Exercise aim:
Every record that follows should be written out word for word; the pictures stay out.
[Opening Source data section]
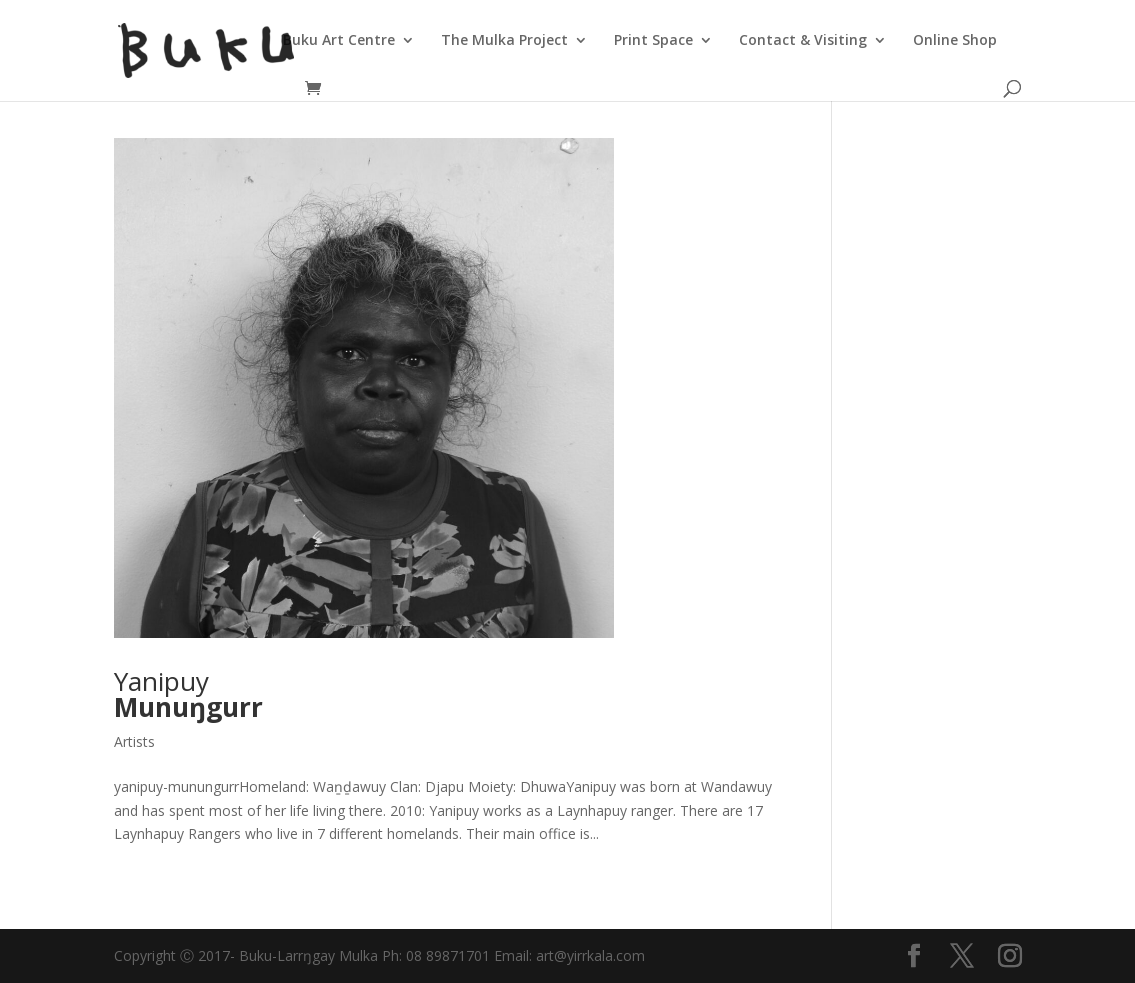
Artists (134, 741)
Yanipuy (188, 694)
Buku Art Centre (339, 41)
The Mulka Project (504, 41)
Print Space (653, 41)
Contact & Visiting (803, 41)
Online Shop (955, 41)
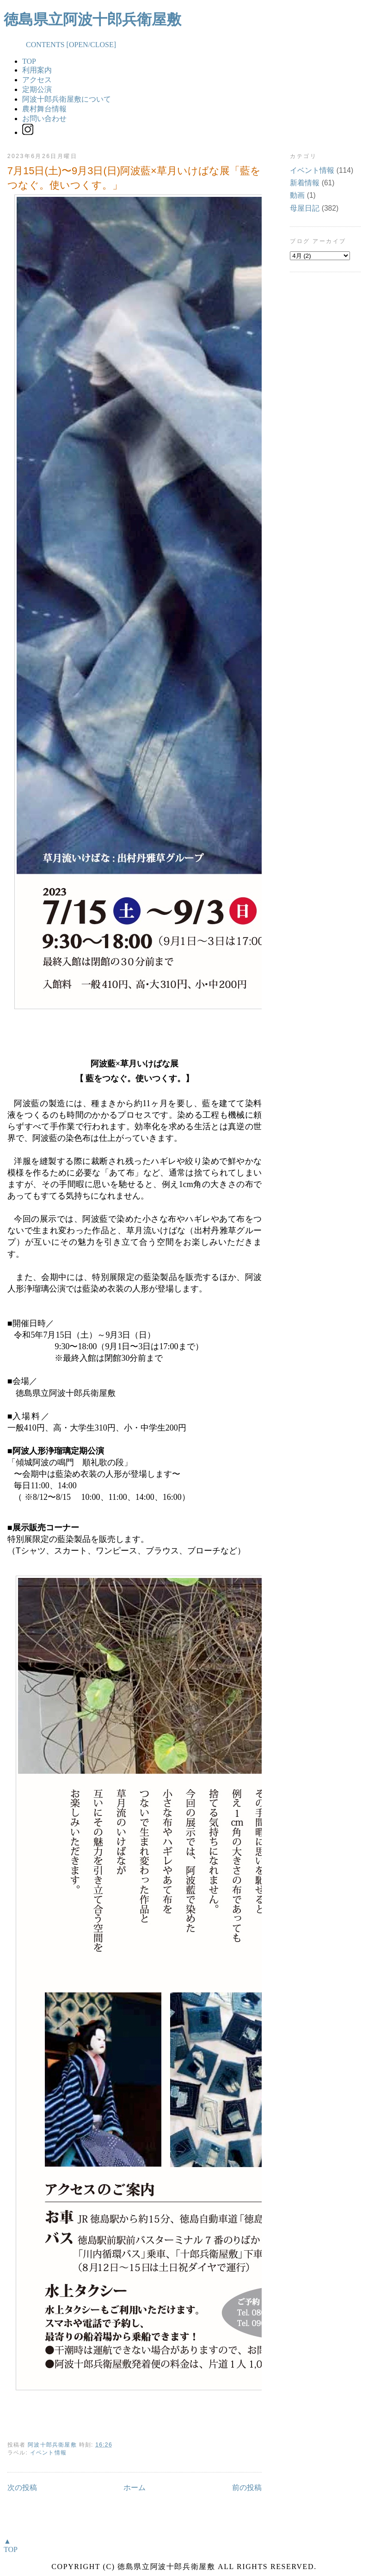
[Closing Source data section]
Reply to the task:
Artists (134, 741)
Yanipuy (188, 694)
Buku Art Centre (339, 41)
The Mulka Project (504, 41)
Print Space (653, 41)
Contact & Visiting (803, 41)
Online Shop (955, 41)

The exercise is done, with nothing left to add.